Research reveals healing power of social networking

Researchers at the University of Washington Foster School of Business have found the first measurable evidence that networking over the Internet improves a patient’s health condition.

Co-authors Professor Yong Tan and Foster School PhD student Lu Yan tracked individuals interacting via a prominent health care community website. “We found that patients benefit from learning from others who share their condition,” says Yan. “Their participation in the online community helps them improve their health conditions and better engage in their disease self-management process.”

New means of therapy

Until recently, the bulk of substantive interactions concerning health care occurred between doctor and patient, a largely one-way flow of information.

Early mainstreaming of the Internet gave life to sites such as WebMD.com that offer information from expert sources.

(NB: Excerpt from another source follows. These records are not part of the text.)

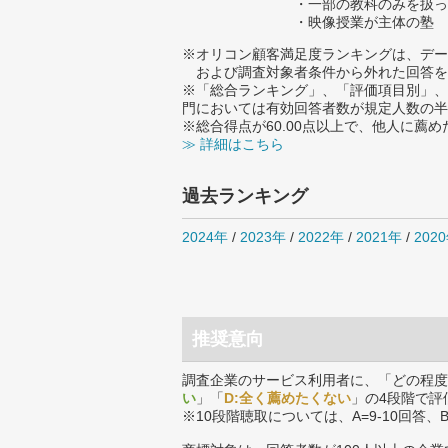
・一部の教科のみを扱っ
・映像授業が主体の塾
※オリコン顧客満足度ランキングは、デー
および調査対象者条件から外れた回答を
※「総合ランキング」、「評価項目別」、
門においては有効回答者数が規定人数の半
※総合得点が60.00点以上で、他人に
≫ 詳細はこちら
過去ランキング
2024年
/
2023年
/
2022年
/
2021年
/
202
推奨意向
調査企業のサービス利用者に、「どの程度
い
」「
D:全く薦めたくない
」の4段階で評
※10段階聴取については、A=9-10回答、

Seeing the rising interest in health care information on the Web, the American Cancer Society and the Centers for Disease Control and Prevention opened virtual offices in Second Life, the popular alternative cyber-society.

Recent introduction of more interactive health care sites—part of the Web 2.0 rise in user-generated content—have altered the equation, democratized discussions and flows of information regarding personal health topics. Do such interactions do any good?

Observing the unobservable

To find out, Yan and Tan examined users of a site where patients create their own health profiles, track their health information and interact with others who are dealing with similar conditions. For this study, the authors observed a community of people suffering from depression.

Logging online interactions was easy; linking social networking with patient outcomes required significantly more finesse in the form of a Partially Observed Markov Decision Process. “Typically your state of health is unobservable,” says Tan, an associate professor of information systems. “But we developed a stochastic process where we make inferences based on what we can see and what is communicated via social networking.”

What they found is that interactions in online health communities provide information, emotional support and self-identification, all of which help patients progress to a healthier state. Though information is the major support that patients seek and provide online, the authors found that emotional support plays the largest role in helping patients move to a better condition.

In addition to measurably improving an individual’s condition, Tan says that participation in online health community networking creates a positive feedback loop: “The resulting improvement in health also increases an individual’s contribution back to the online community to improve the health of others.”

Health care system and patient needs

As the sprawling U.S. health care system struggles to deliver world-class health care while keeping costs in check, Yan believes that efforts to achieve positive outcomes more efficiently and economically should be embraced. Still, many health care providers have voiced concerns about the privacy of online health communities, and that seeking information from inexpert sources results in misinformation that is counterproductive to healing.

Her study’s findings suggest otherwise. Information technology provides a global platform for humans to do what humans do best: connect. Any time, anywhere, with anyone who cares. And it appears that connection improves conditions.

“We demonstrate that patients participating in online health communities are contributing to a more efficient delivery of health care,” Yan says. “The health care industry is in transition. In the past, patients had no role in their treatment. Now patients are increasingly taking an active role. Participating in social networking helps them improve their condition, and in turn provides support and encouragement to other patients to improve their condition.”

Feel Blue so Go Online: An Empirical Study of Online Supports among Patients” is the work of Lu Yan and Yong Tan of the University of Washington Foster School of Business.